Qu’est-ce que la publicité financière ? Nous pourrions la définir comme la publicité qu’émet une entité financière (une banque, une société d’assurance…), ou bien la publicité qu’émet une société commerciale sur ses comptes (ainsi une société minière ou une société de chemins de fer qui lanceraient un appel à souscrire leurs actions). Il ne semble pas impossible d’adjoindre à cela les appels que peut faire l’État au crédit public. Certes, la publicité financière peut être amenée à souligner les qualités d’un produit (pour justifier son appel aux actionnaires), mais elle insistera plutôt sur les qualités proprement financières du placement proposé. Comment obtenir 100 francs des particuliers en leur en promettant 115, 120 ou 150 à terme ? Tel est à peu près le but de la publicité financière. C’est donc une publicité qui met en avant le chiffre, le taux ; elle est a priorifort aride, quoique certaines affiches pour appeler à souscrire des actions jouent astucieusement de la typographie. Enfin la publicité financière agit après tout sur ce ressort puissant qu’est l’intérêt pécuniaire des individus.
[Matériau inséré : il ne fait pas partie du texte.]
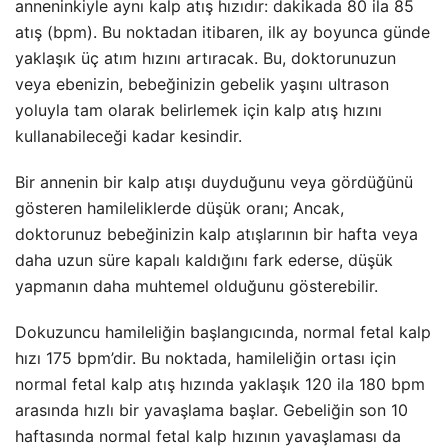
anneninkiyle aynı kalp atış hızıdır: dakikada 80 ila 85
atış (bpm). Bu noktadan itibaren, ilk ay boyunca günde
yaklaşık üç atım hızını artıracak. Bu, doktorunuzun
veya ebenizin, bebeğinizin gebelik yaşını ultrason
yoluyla tam olarak belirlemek için kalp atış hızını
kullanabileceği kadar kesindir.
Bir annenin bir kalp atışı duyduğunu veya gördüğünü
gösteren hamileliklerde düşük oranı; Ancak,
doktorunuz bebeğinizin kalp atışlarının bir hafta veya
daha uzun süre kapalı kaldığını fark ederse, düşük
yapmanın daha muhtemel olduğunu gösterebilir.
Dokuzuncu hamileliğin başlangıcında, normal fetal kalp
hızı 175 bpm’dir. Bu noktada, hamileliğin ortası için
normal fetal kalp atış hızında yaklaşık 120 ila 180 bpm
arasında hızlı bir yavaşlama başlar. Gebeliğin son 10
haftasında normal fetal kalp hızının yavaşlaması da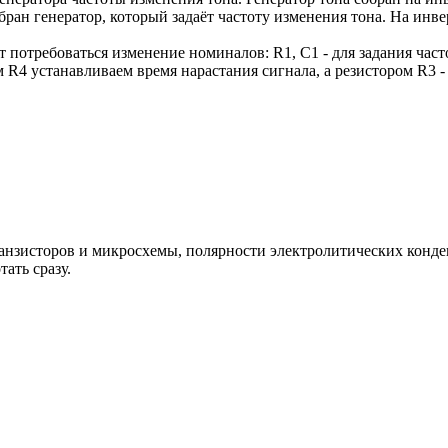
ран генератор, который задаёт частоту изменения тона. На инве
т потребоваться изменение номиналов: R1, C1 - для задания част
м R4 устанавливаем время нарастания сигнала, а резистором R3 -
ранзисторов и микросхемы, полярности электролитических конде
тать сразу.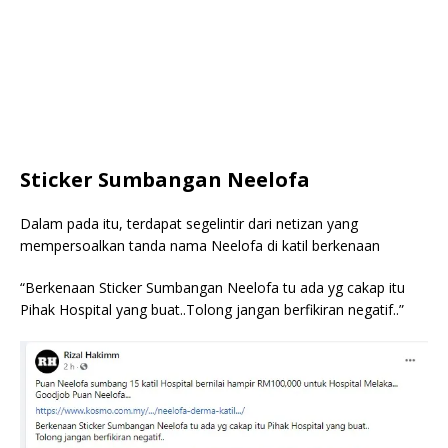
Sticker Sumbangan Neelofa
Dalam pada itu, terdapat segelintir dari netizan yang
mempersoalkan tanda nama Neelofa di katil berkenaan
“Berkenaan Sticker Sumbangan Neelofa tu ada yg cakap itu
Pihak Hospital yang buat..Tolong jangan berfikiran negatif..”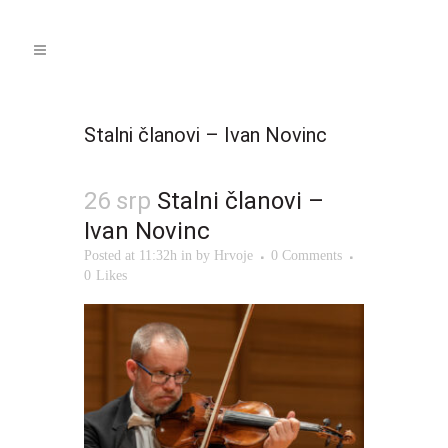
Stalni članovi – Ivan Novinc
26 srp
Stalni članovi –
Ivan Novinc
Posted at 11:32h
in
by
Hrvoje
0 Comments
0
Likes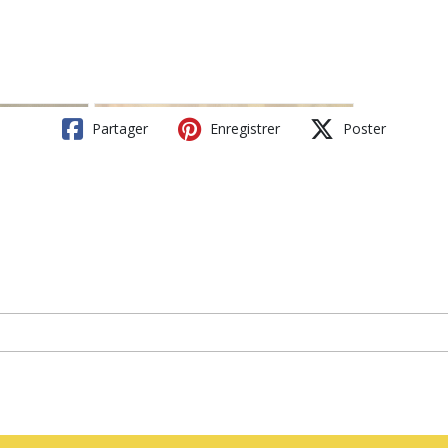
Partager
Enregistrer
Poster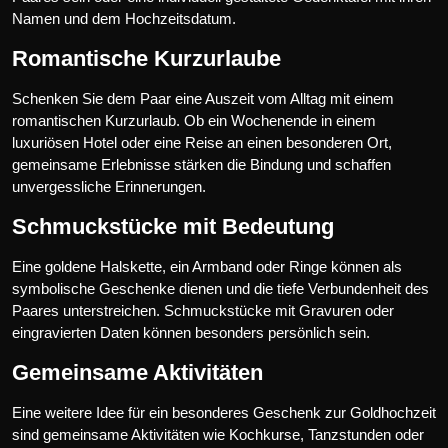
Namen und dem Hochzeitsdatum.
Romantische Kurzurlaube
Schenken Sie dem Paar eine Auszeit vom Alltag mit einem
romantischen Kurzurlaub. Ob ein Wochenende in einem
luxuriösen Hotel oder eine Reise an einen besonderen Ort,
gemeinsame Erlebnisse stärken die Bindung und schaffen
unvergessliche Erinnerungen.
Schmuckstücke mit Bedeutung
Eine goldene Halskette, ein Armband oder Ringe können als
symbolische Geschenke dienen und die tiefe Verbundenheit des
Paares unterstreichen. Schmuckstücke mit Gravuren oder
eingravierten Daten können besonders persönlich sein.
Gemeinsame Aktivitäten
Eine weitere Idee für ein besonderes Geschenk zur Goldhochzeit
sind gemeinsame Aktivitäten wie Kochkurse, Tanzstunden oder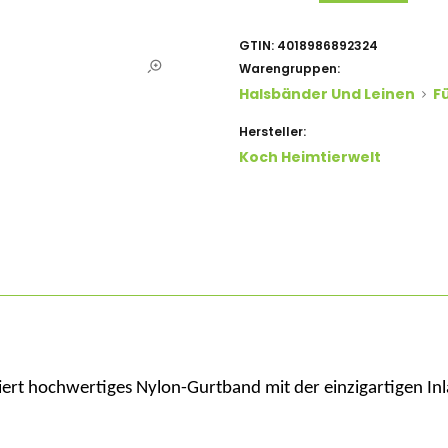
GTIN:
4018986892324
Warengruppen:
Halsbänder Und Leinen
F
Hersteller:
Koch Heimtierwelt
ert hochwertiges
Nylon-Gurtband
mit der
einzigartigen In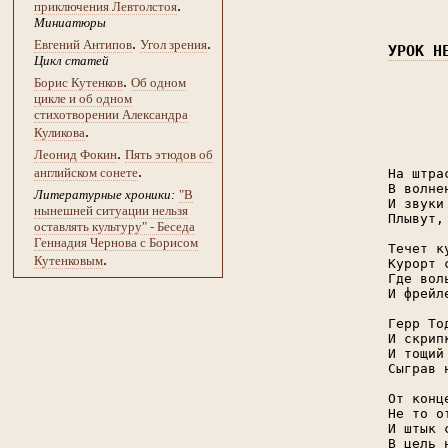
.
приключения Левтолстоя
Миниатюры
.
.
Евгений Антипов
Угол зрения
УРОК Н
Цикл статей
.
Борис Кутенков
Об одном
цикле и об одном
       
стихотворении Александра
       
.
Куликова
.
Леонид Фокин
Пять этюдов об
.
английском сонете
На штра
В волне
Литературные хроники:
"В
И звуки
нынешней ситуации нельзя
Плывут,
оставлять культуру" - Беседа
Геннадия Чернова с Борисом
Течет к
.
Кутенковым
Курорт 
Где вол
И фрейл
Герр То
И скрип
И тощий
Сыграв 
От конц
Не то о
И штык 
В цель 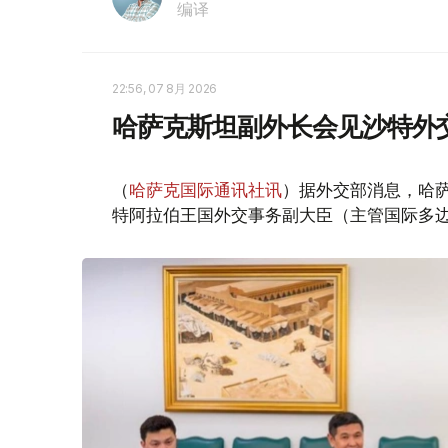
编译
22:56, 07 8月 2026
哈萨克斯坦副外长会见沙特外
（
哈萨克国际通讯社讯
）据外交部消息，哈萨
特阿拉伯王国外交事务副大臣（主管国际多边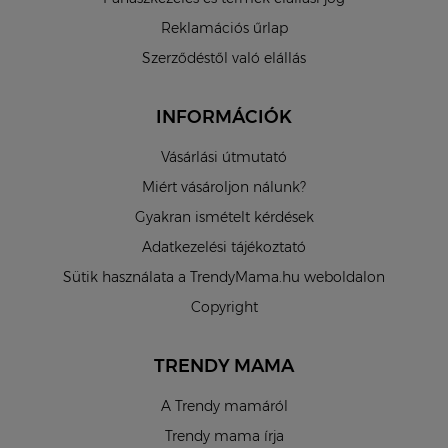
Reklamációs űrlap
Szerződéstől való elállás
INFORMÁCIÓK
Vásárlási útmutató
Miért vásároljon nálunk?
Gyakran ismételt kérdések
Adatkezelési tájékoztató
Sütik használata a TrendyMama.hu weboldalon
Copyright
TRENDY MAMA
A Trendy mamáról
Trendy mama írja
Il serait possible de classer les moyens de la publicité financière selon une grille classique qui distinguerait les vecteurs « média » de ceux qui sont « hors-média ». Les moyens de publicité « média » recouvrent l’affiche d’une part et la publicité par voie de presse d’autre part, cette dernière pouvant prendre la forme évidente de l’annonce de 4e page, ou bien la forme plus insidieuse du publi-rédactionnel. Dans le premier cas, il s’agit des modestes « annonces uniformes » ou des tapageuses « annonces-affiches » (appel à souscription à telle ou telle société en commandite ou société anonyme) que nous voyons en 4epage du Constitutionnel, de La Presse, du Journal des débats, du Figaro, du Siècle, mais aussi du Tintamarre, du Charivari, etc. Dans le deuxième cas, il s’agit de ces articles orientés dont le chapitre IV de Jérôme Paturot à la recherche d’une position sociale propose un pastiche, Louis Reybaud imaginant une Société des bitumes du Maroc dont le produit phare est doté des qualités les plus merveilleuses. Mais ce dernier exemple relève encore nettement de la réclame, tandis qu’existent dans la presse des publicités financières plus habilement masquées : c’est le cas des articles orientés de nombreux journaux financiers spécialisés, qui défendent logiquement les valeurs de leurs bailleurs de fonds ; c’est aussi le cas de la chronique boursière puis du bulletin boursier des journaux, qui se trouvent progressivement sous-traités, dans le dernier quart du siècle, à des experts parfois partiaux. Aussi la presse est-elle capable d’enflammer les têtes et de pousser à l’achat de certains titres plutôt que d’autres, comme le montre bien l’analyse de la presse financière opérée par Zola dans L’Argent.
Les moyens de publicité « hors média » seraient quant à eux les prospectus bancaires, les rapports annuels de sociétés, mais aussi, pourquoi pas, l’architecture même des sièges sociaux de la Chaussée d’Antin, ainsi que les fiacres-réclame ou les hommes-sandwiches... On trouve probablement peu de prospectus bancaires au XIXe siècle ; en effet, la publicité bancaire d’ordre commercial qui nous est aujourd’hui familière (publicité pour tel ou tel livret rémunéré ou pour tel ou tel service bancaire en ligne) n’existe guère, une infime minorité de Français détenant l’équivalent de nos comptes courants actuels. Plus intéressants sont peut-être les rapports annuels des sociétés : parcourant les rapports du Crédit mobilier, Proudhon remarquait déjà dans son Manuel du spéculateur à la Boursequ’ils constituent un outil de communication externe autant qu’interne. Et nous pouvons nous demander s’il ne faudrait pas adjoindre à ce matériau le papier-action lui-même : la mise en page et les cartouches des titres de sociétés ne sont-ils pas parfois aussi évocateurs que les cartonnages des romans de Jules Verne ? N’y trouverait-on pas une comparable rhétorique de l’image, à l’adresse de l’actionnariat que la société fidélise ? Quant aux sièges sociaux de l’Avenue de l’Opéra, avec leur hall clinquant et le chiffre du capital social vissé sur les balcons, ils se trouvent décrits dans les romans de Gaboriau et dans les romans de mœurs financières. Tout comme les appels à souscrire diffusés par affiche, où s’étalent sur papier jaune des nombres à sept ou huit chiffres, ces façades d’immeubles font partie de ce qu’on voit sur les murs de Paris et participent de la rhétorique publicitaire.
Ces quelques exemples ne sont qu’une infime partie d’une matière qu’il reste à exhumer, celle de la publicité financière telle qu’elle se déploie dans la presse ou dans la rue, et telle qu’elle est décrite et pensée dans la littérature panoramique et dans la fiction.